Help your students understand how you will grade their work by using rubrics.

What Is a Rubric?

A grading rubric lists the criteria you will use to evaluate a particular assignment, and it includes performance levels for each criterion. Designing a rubric allows you to ruminate on the components of an assignment, clarify student learning outcomes for instructional planning, and to identify expectations for quality. Rubrics also provide a much needed method for consistent and accurate grading.

Looking at a rubric example, you can see that it includes the assignment’s title, description (the same one provided in the syllabus), and total point value, along with a place for open-ended comments. The scoring portion lists the evaluation criterion, performance quality levels, and descriptions differentiating the performance qualities for each criterion.

Rubric Levels

It is important that your rubric accurately differentiates between performance levels.
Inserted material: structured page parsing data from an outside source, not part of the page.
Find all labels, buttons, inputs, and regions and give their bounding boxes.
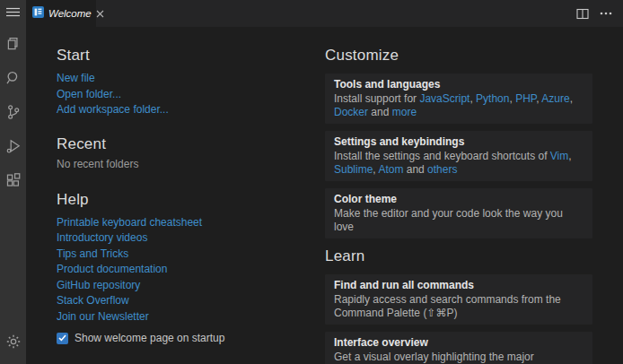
close-icon[interactable] [96,10,104,18]
search-icon [5,70,22,86]
link-add-workspace-folder[interactable]: Add workspace folder... [57,103,169,117]
link-tips-and-tricks[interactable]: Tips and Tricks [57,247,128,262]
card-tools-and-languages[interactable]: Tools and languages Install support for … [325,74,592,124]
tab-welcome[interactable]: Welcome [26,0,96,27]
inline-link-others[interactable]: others [427,163,457,176]
explorer-icon [5,36,22,52]
recent-empty-text: No recent folders [57,158,312,171]
desc-text: Install the settings and keyboard shortc… [334,150,550,162]
extensions-icon [5,172,22,188]
card-description: Get a visual overlay highlighting the ma… [334,351,584,364]
welcome-right-column: Customize Tools and languages Install su… [325,46,592,364]
card-description: Rapidly access and search commands from … [334,293,584,320]
link-introductory-videos[interactable]: Introductory videos [57,231,147,246]
inline-link-php[interactable]: PHP [515,92,536,105]
card-description: Install support for JavaScript, Python, … [334,92,584,119]
card-title: Interface overview [334,336,584,350]
checkmark-icon [58,334,66,342]
link-github-repository[interactable]: GitHub repository [57,279,140,293]
desc-text: , [568,150,571,162]
run-debug-icon [5,138,22,154]
card-title: Color theme [334,193,584,206]
card-find-run-commands[interactable]: Find and run all commands Rapidly access… [325,274,592,325]
help-links: Printable keyboard cheatsheet Introducto… [57,214,312,325]
inline-link-sublime[interactable]: Sublime [334,163,373,176]
settings-gear-icon [5,334,22,350]
link-stack-overflow[interactable]: Stack Overflow [57,294,129,308]
startup-checkbox-row[interactable]: Show welcome page on startup [57,332,312,344]
desc-text: Install support for [334,92,419,105]
menu-icon [6,7,20,17]
link-keyboard-cheatsheet[interactable]: Printable keyboard cheatsheet [57,216,202,230]
welcome-preview-icon [32,5,44,22]
sidebar-item-explorer[interactable] [0,27,26,61]
tab-bar: Welcome [26,0,623,27]
activity-bar [0,0,26,364]
inline-link-more[interactable]: more [392,106,417,118]
inline-link-vim[interactable]: Vim [550,150,568,162]
welcome-left-column: Start New file Open folder... Add worksp… [57,46,312,344]
card-title: Tools and languages [334,78,584,91]
link-join-newsletter[interactable]: Join our Newsletter [57,310,149,325]
vscode-window: { "window": { "app": "Visual Studio Code… [0,0,623,364]
card-color-theme[interactable]: Color theme Make the editor and your cod… [325,188,592,238]
source-control-icon [5,104,22,120]
desc-text: and [403,163,427,176]
tab-label: Welcome [48,8,92,19]
inline-link-atom[interactable]: Atom [378,163,403,176]
sidebar-item-extensions[interactable] [0,163,26,197]
start-links: New file Open folder... Add workspace fo… [57,70,312,117]
desc-text: and [368,106,392,118]
card-settings-and-keybindings[interactable]: Settings and keybindings Install the set… [325,131,592,181]
inline-link-docker[interactable]: Docker [334,106,368,118]
link-product-documentation[interactable]: Product documentation [57,263,167,277]
learn-heading: Learn [325,247,592,266]
link-new-file[interactable]: New file [57,72,95,86]
sidebar-item-run-debug[interactable] [0,129,26,163]
inline-link-azure[interactable]: Azure [541,92,569,105]
sidebar-item-source-control[interactable] [0,95,26,129]
editor-actions [576,0,623,27]
checkbox[interactable] [57,333,68,344]
card-interface-overview[interactable]: Interface overview Get a visual overlay … [325,332,592,364]
card-title: Find and run all commands [334,279,584,292]
start-heading: Start [57,46,312,65]
more-actions-icon[interactable] [600,12,612,15]
learn-cards: Find and run all commands Rapidly access… [325,274,592,364]
split-editor-icon[interactable] [576,8,589,20]
desc-text: , [570,92,573,105]
menu-button[interactable] [0,0,26,23]
link-open-folder[interactable]: Open folder... [57,88,121,102]
help-heading: Help [57,190,312,210]
customize-heading: Customize [325,46,592,65]
card-description: Make the editor and your code look the w… [334,207,584,234]
customize-cards: Tools and languages Install support for … [325,74,592,238]
card-description: Install the settings and keyboard shortc… [334,150,584,177]
manage-button[interactable] [0,325,26,359]
sidebar-item-search[interactable] [0,61,26,95]
card-title: Settings and keybindings [334,135,584,149]
inline-link-python[interactable]: Python [476,92,509,105]
startup-checkbox-label: Show welcome page on startup [75,332,224,344]
inline-link-javascript[interactable]: JavaScript [419,92,469,105]
recent-heading: Recent [57,134,312,154]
Effective levels may look like:

  • A – Level (Outstanding)
  • B – Level (Proficient)
  • C – Level (Developing)

If your course requires high academic standards, you would use B-level performance for academic work that you believe “meets expectations” or is “good.” In this scenario, B-level performance reflects standard competence. In contrast, A-level performance would describe qualities beyond expectations, and C-level performance would describe qualities just below expectations. Keep in mind these grading descriptions are just guidelines for consideration.